[Goal of the exercise] All lines of the entries with "combles" in them must be listed.

[Data for this exercise]
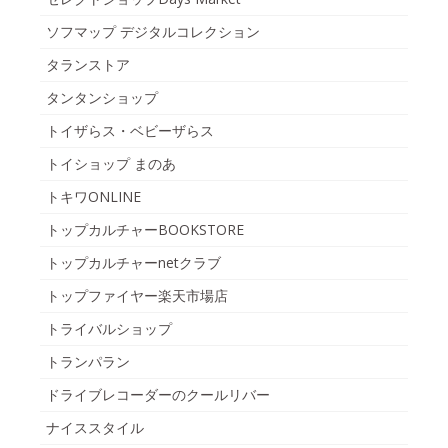
ソフマップ デジタルコレクション
タランストア
タンタンショップ
トイザらス・ベビーザらス
トイショップ まのあ
トキワONLINE
トップカルチャーBOOKSTORE
トップカルチャーnetクラブ
トップファイヤー楽天市場店
トライバルショップ
トランパラン
ドライブレコーダーのクールリバー
ナイススタイル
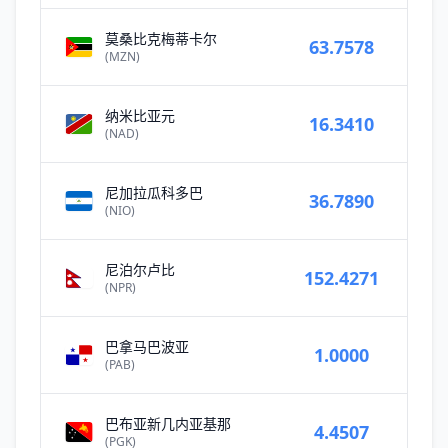
莫桑比克梅蒂卡尔
63.7578
(MZN)
纳米比亚元
16.3410
(NAD)
尼加拉瓜科多巴
36.7890
(NIO)
尼泊尔卢比
152.4271
(NPR)
巴拿马巴波亚
1.0000
(PAB)
巴布亚新几内亚基那
4.4507
(PGK)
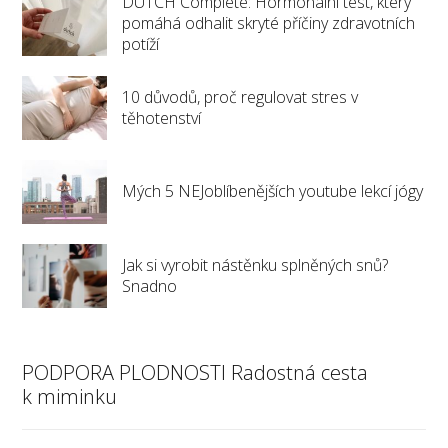
DUTCH Complete: Hormonální test, který
pomáhá odhalit skryté příčiny zdravotních
potíží
10 důvodů, proč regulovat stres v
těhotenství
Mých 5 NEJoblíbenějších youtube lekcí jógy
Jak si vyrobit nástěnku splněných snů?
Snadno
PODPORA PLODNOSTI Radostná cesta
k miminku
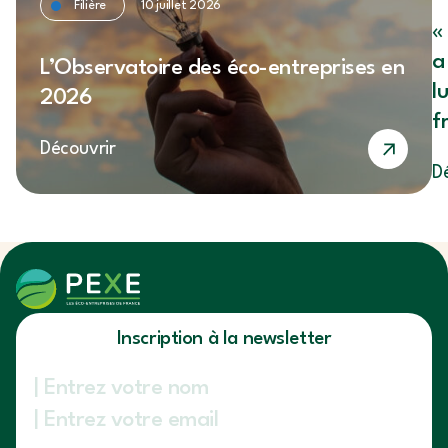
Filière
10 juillet 2026
«
a
L’Observatoire des éco-entreprises en
l
2026
f
Découvrir
S
D
Inscription à la newsletter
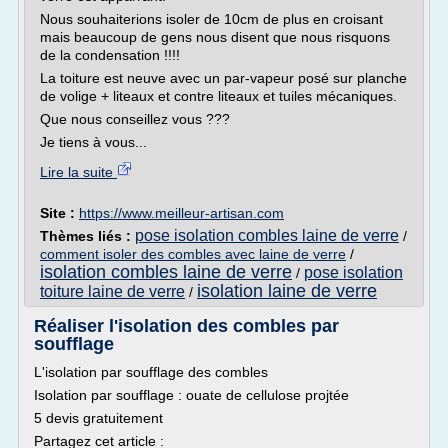
Nous souhaiterions isoler de 10cm de plus en croisant
mais beaucoup de gens nous disent que nous risquons
de la condensation !!!!
La toiture est neuve avec un par-vapeur posé sur planche
de volige + liteaux et contre liteaux et tuiles mécaniques.
Que nous conseillez vous ???
Je tiens à vous...
Lire la suite
Site :
https://www.meilleur-artisan.com
pose isolation combles laine de verre
Thèmes liés :
/
comment isoler des combles avec laine de verre
/
isolation combles laine de verre
pose isolation
/
isolation laine de verre
toiture laine de verre
/
Réaliser l'isolation des combles par
soufflage
L'isolation par soufflage des combles
Isolation par soufflage : ouate de cellulose projtée
5 devis gratuitement
Partagez cet article :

[Result of this task]
pose isolation combles laine de verre
comment isoler des combles avec laine de verre
isolation combles laine de verre
Réaliser l'isolation des combles par
L'isolation par soufflage des combles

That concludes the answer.